Zahllose Kulturtheoretiker haben sich jedenfalls bereits daran abgearbeitet, das „weibliche“ Schreiben zu erklären oder überhaupt erst zu definieren. Dieses sei tendenziell kreisender, weniger zielgerichtet und dadurch letzten Endes auch poetischer.

Männer hingen planen mehr und kennen das „Ziel“ schon bevor sie überhaupt den ersten Satz geschrieben haben. Frauen lassen sich also mehr treiben und von Worten förmlich überreden, Umwege zu nehmen, während Männer nach vorne preschen und die Worte im Griff haben wollen.

Es ist damit nahe liegend, dass bei all diesen Überlegungen auch die Körperlichkeit und die Sexualität eine nicht unbeträchtliche Rolle spielen. Frauen begehren anders als Männer, bewegen sich anders in der Welt und erleben Sex anders. Dazu lohnt es sich Sex als den Geschlechtsakt anzusehen.
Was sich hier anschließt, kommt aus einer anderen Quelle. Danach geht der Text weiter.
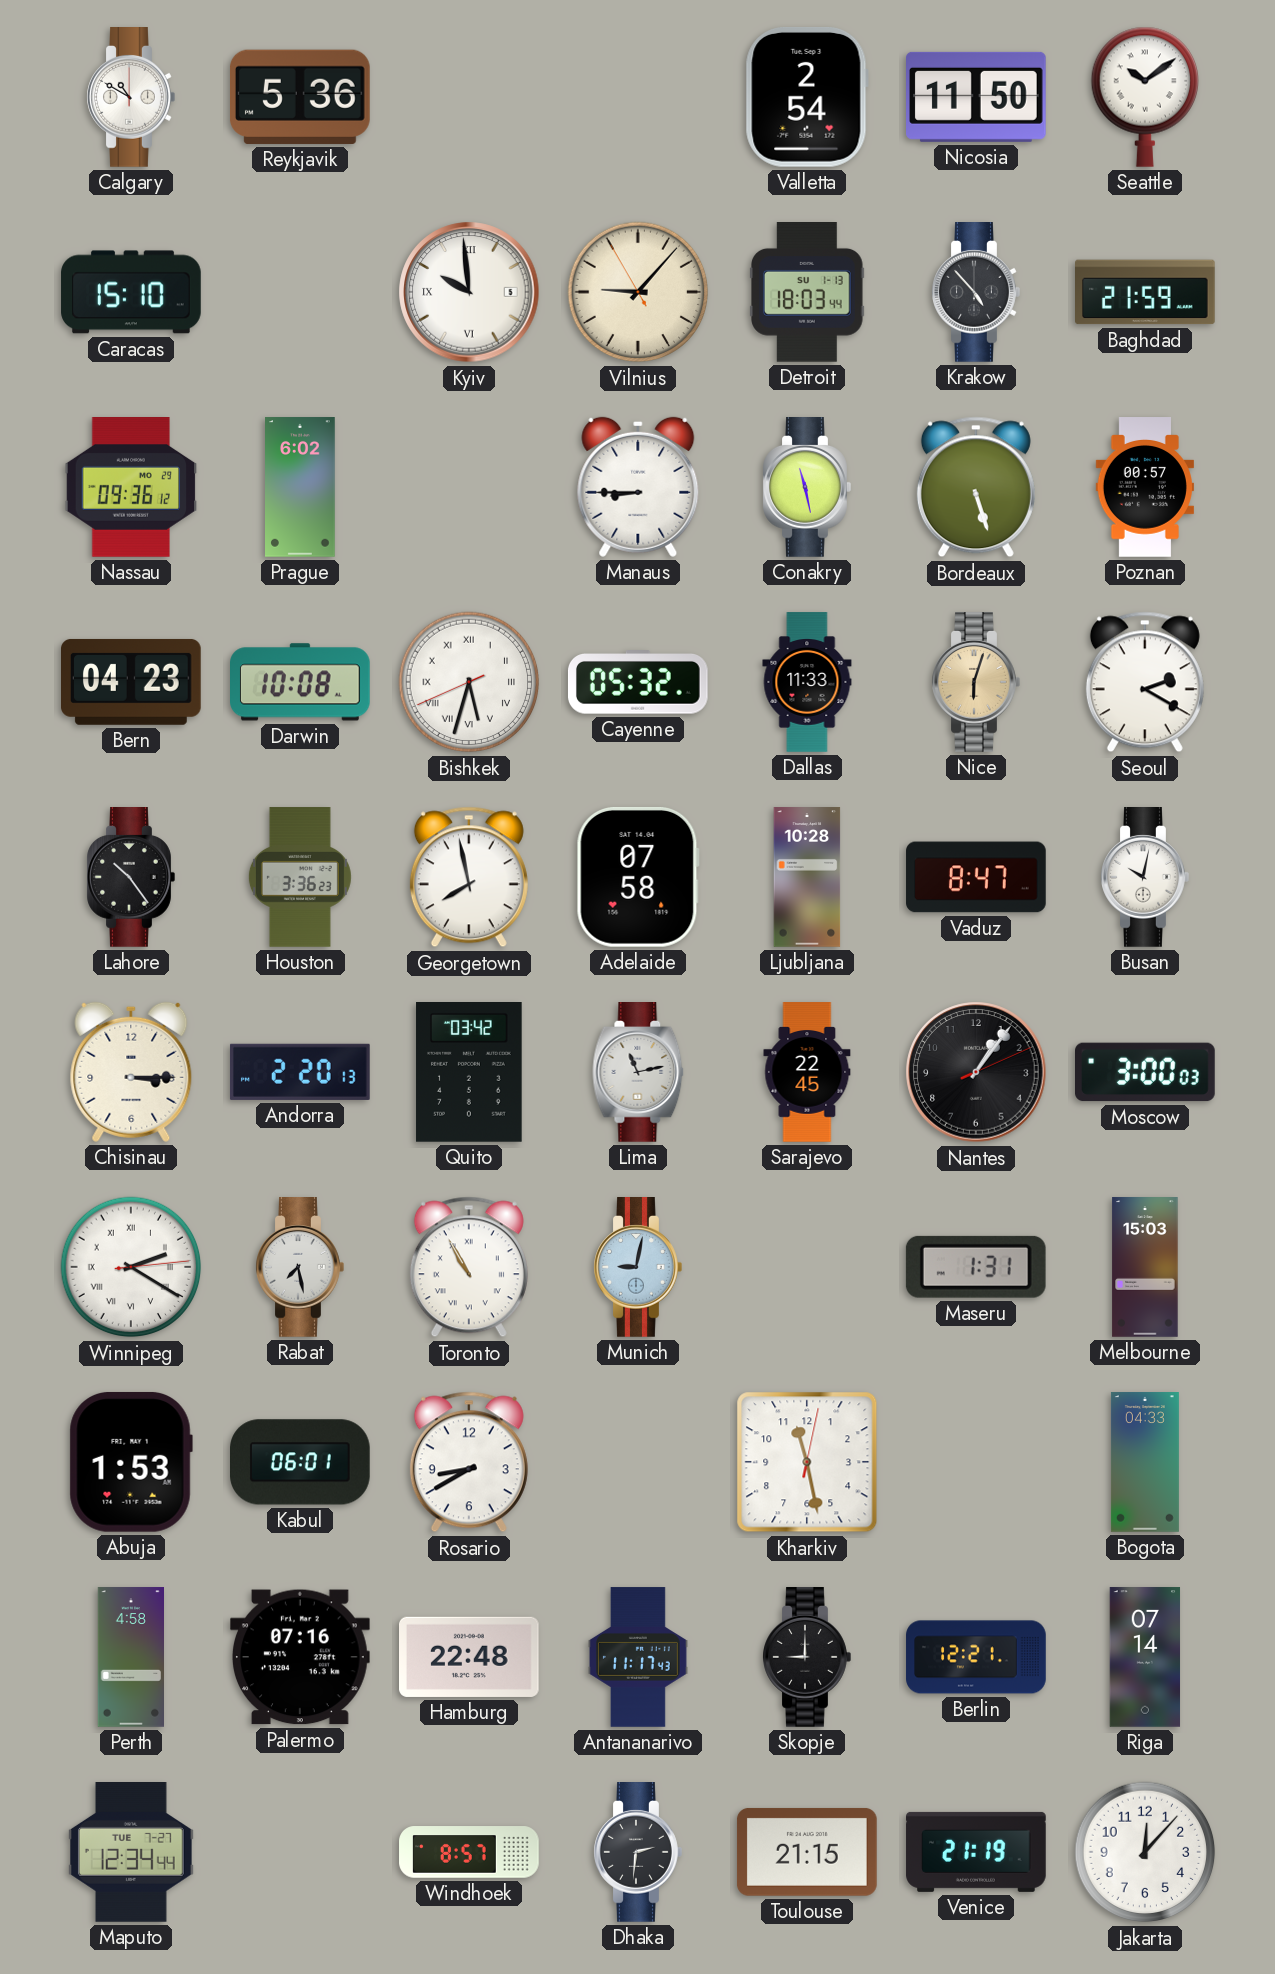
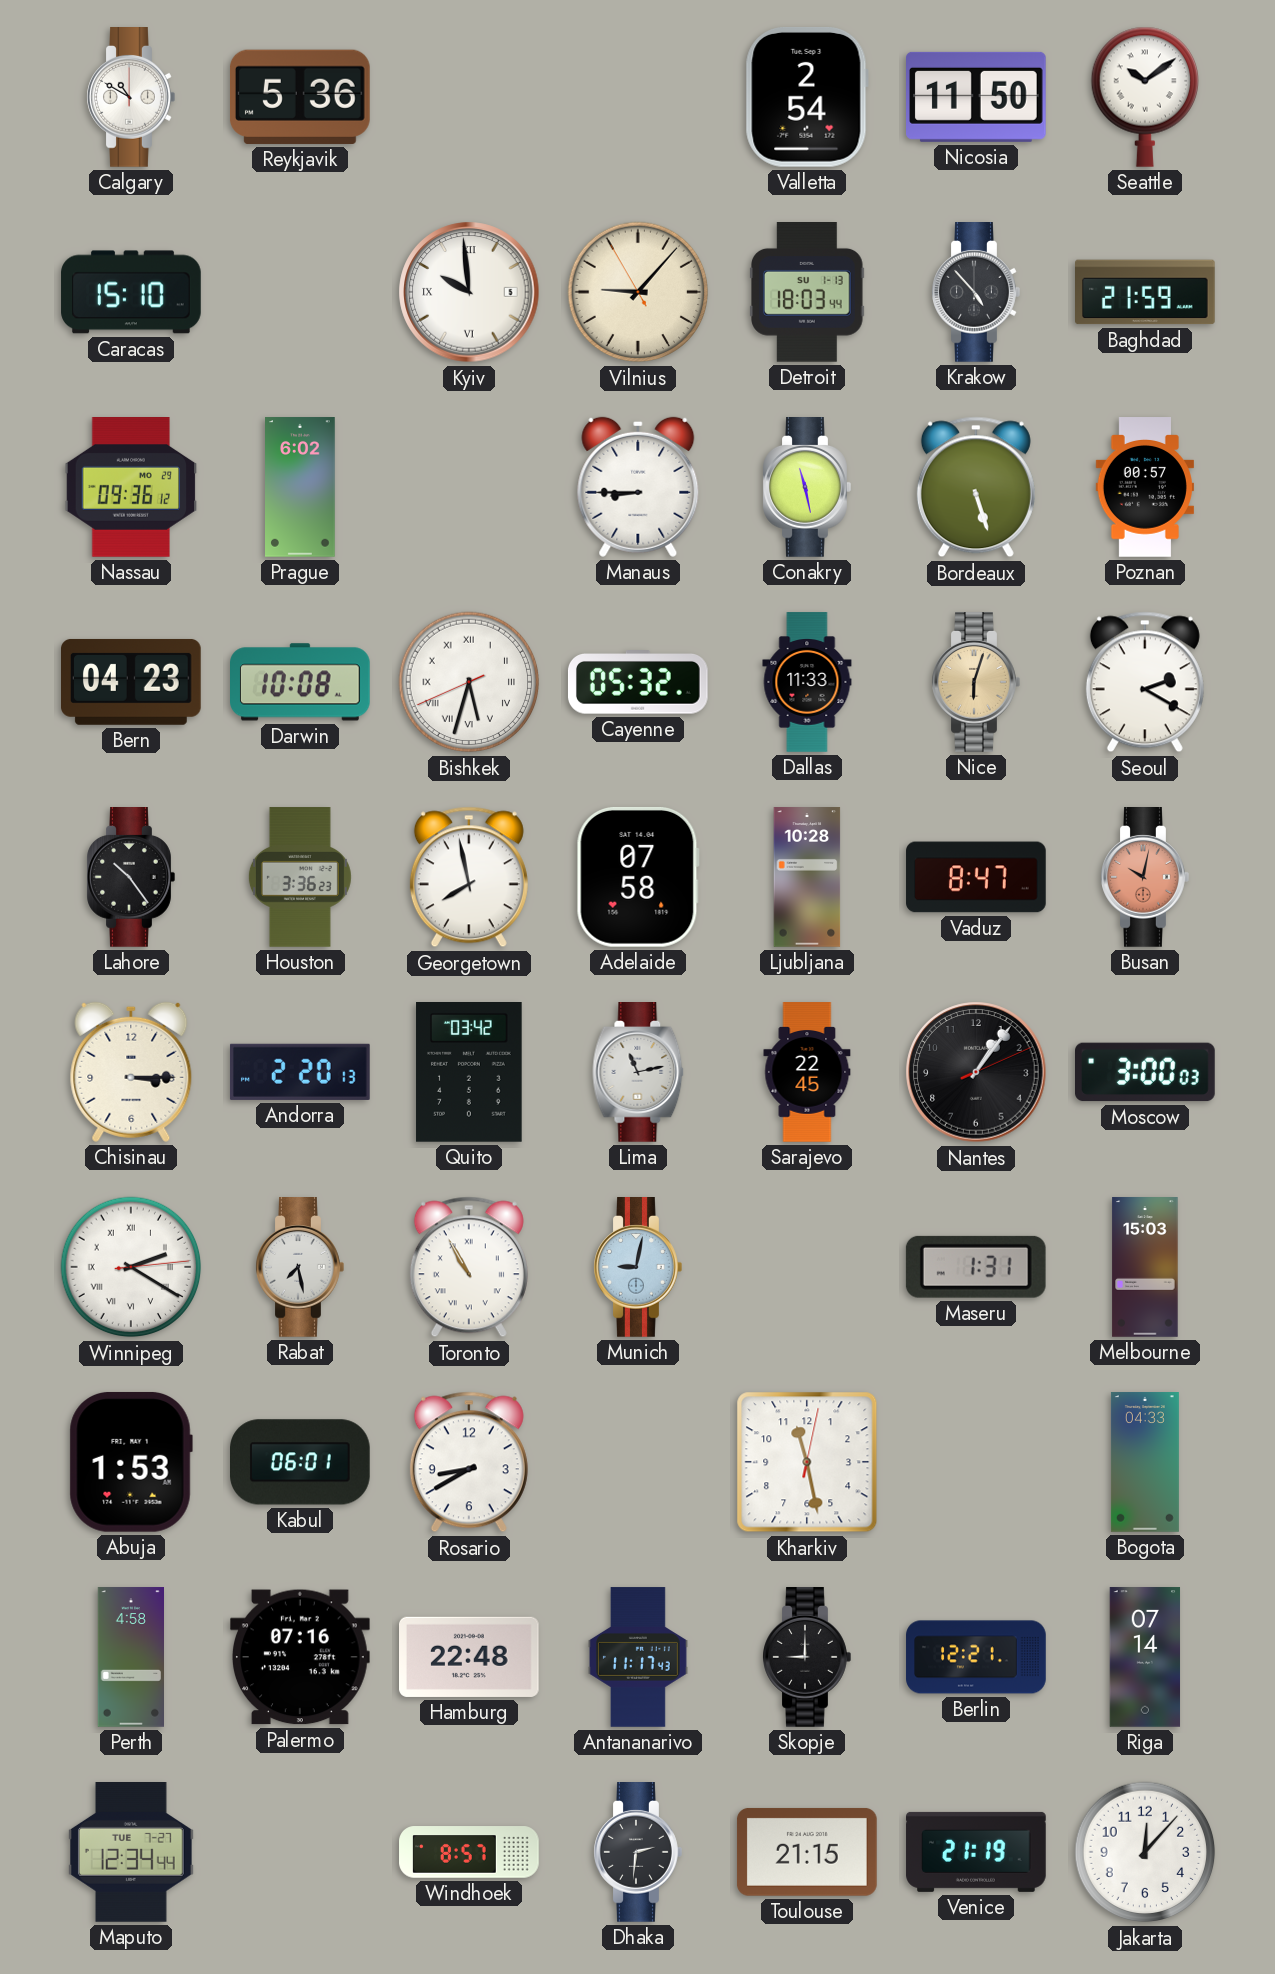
Busan dial: white -> salmon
In einer heterosexuellen Beziehung zwischen Frau und Mann ist die Penetration ein wichtiger Bestandteil des Sexlebens. Obwohl es, je nach Stellung, möglich ist, dass die Frau mehr oder weniger Kontrolle über den Akt hat, ist es letzten Endes der Mann, der gibt, während die Frau empfängt. Der Mann überschreitet die körperlichen Grenzen und die Frau lässt es im Akt bereitwillig geschehen.
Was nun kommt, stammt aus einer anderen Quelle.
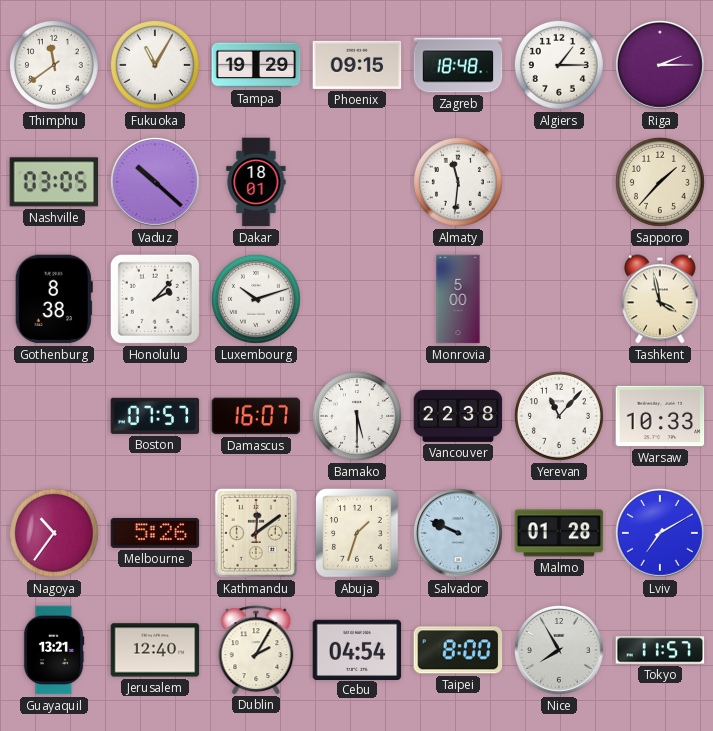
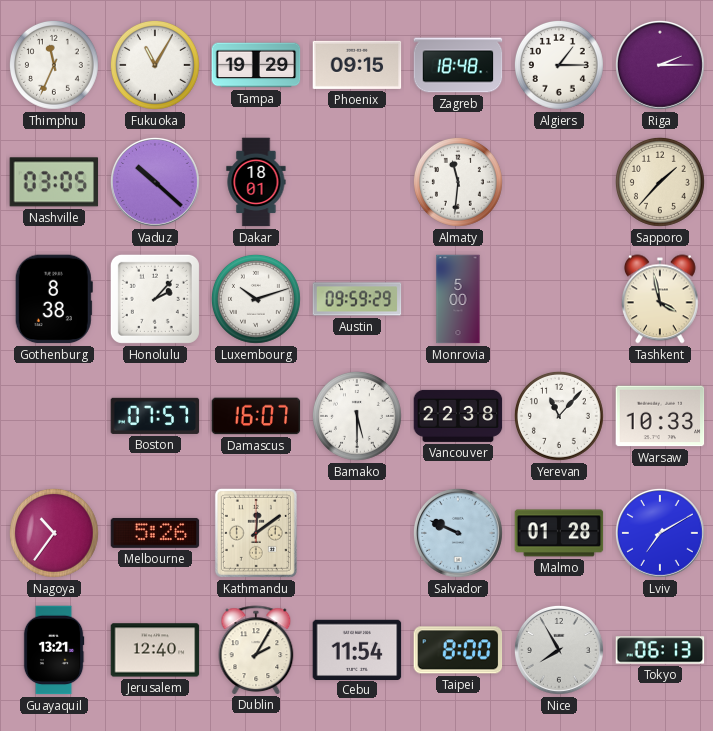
Thimphu: 11:39 -> 11:34
Austin: none -> 09:59
Abuja: 1:33 -> none
Cebu: 04:54 -> 11:54
Tokyo: 11:57 -> 06:13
Selbst der einfühlsamste Mann, der auf den Orgasmus seiner Freundin oder Frau achtet, erlebt Sex als Klimax, als eine stetige Hin-Bewegung zum eigenen Höhepunkt. Das oftmals angestrebte Ziel gemeinsam zu kommen ändert nichts an der Tatsache, dass sich der „Weg“ bis zu diesem Ereignis bei Mann und Frau im Erleben gravierend unterscheidet. Beim Mann ist die Bewegung teleologisch und der Höhepunkt nur logische Konsequenz, bei der Frau das „Ergebnis“ von kreisender und an- und abebbender Lust.

Auch das Erleben des Höhenpunktes unterscheidet sich: Die Frau überkommt es wellenartig, sie ist überwältigt, während sich beim Mann das sich anstauende Lustempfinden metaphorisch und tatsächlich entlädt.
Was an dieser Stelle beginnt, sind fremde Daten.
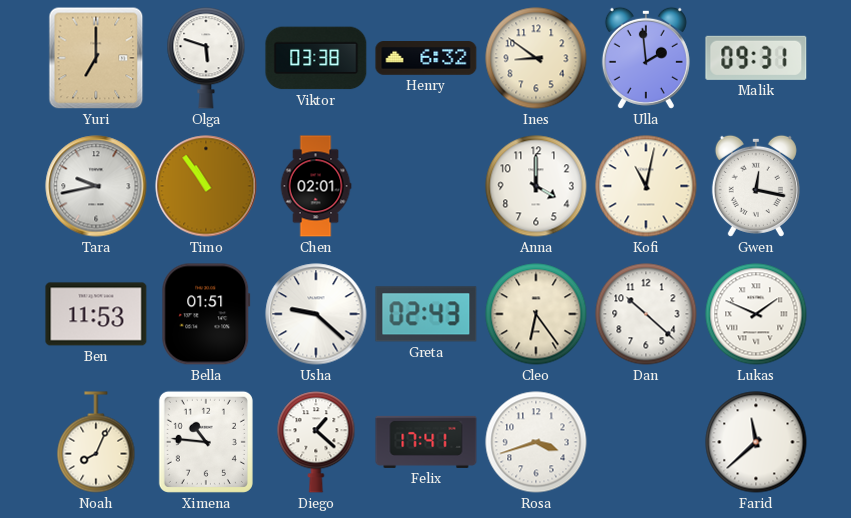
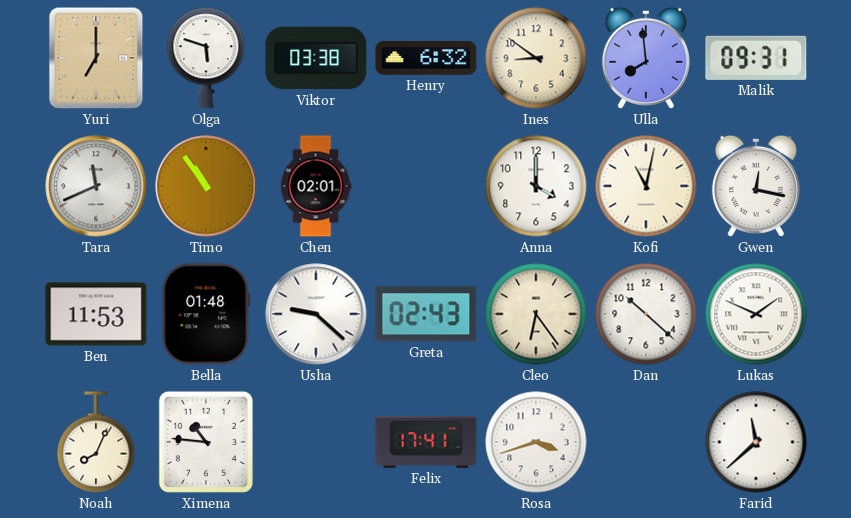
Ulla: 1:59 -> 7:59
Tara: 9:43 -> 11:41
Bella: 01:51 -> 01:48
Diego: 1:22 -> none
Es wäre vermessen, den gesamten Akt des Schreibens als rein körperlich-sinnlichen Akt zu beschreiben, der ähnlich wie Sex vonstatten geht. Schreiben ist auch Denkleistung, kühnes Hirngespinst und Struktur-Versuch. Schreiben ist aber auch nicht vollständig trennbar vom eigenen Dasein als sexuelles Wesen. Der in der Welt seiende Körper mischt sich immer wieder in den Diskurs und in den Prozess des Schreibens ein.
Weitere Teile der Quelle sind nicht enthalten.